Work to complete: Copy out the data exactly as it appears, without a single image.

-- Provided data follows --

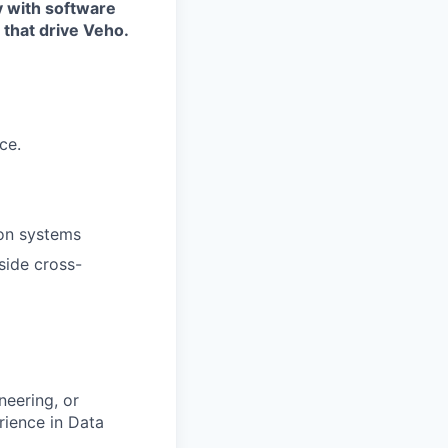
y with software
 that drive Veho.
ce.
ion systems
side cross-
neering, or
rience in Data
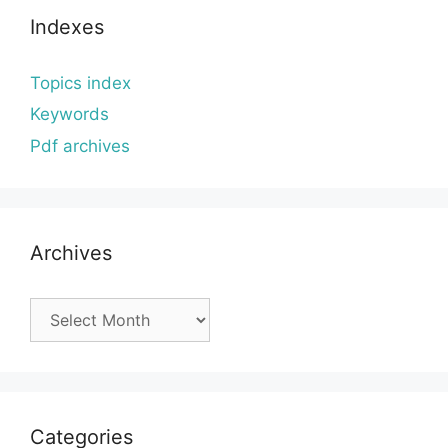
Indexes
Topics index
Keywords
Pdf archives
Archives
Archives
Categories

-- Provided data concluded --

Answer to the problem:
y with software
 that drive Veho.
ce.
ion systems
side cross-
neering, or
rience in Data
Indexes
Topics index
Keywords
Pdf archives
Archives
Archives
Categories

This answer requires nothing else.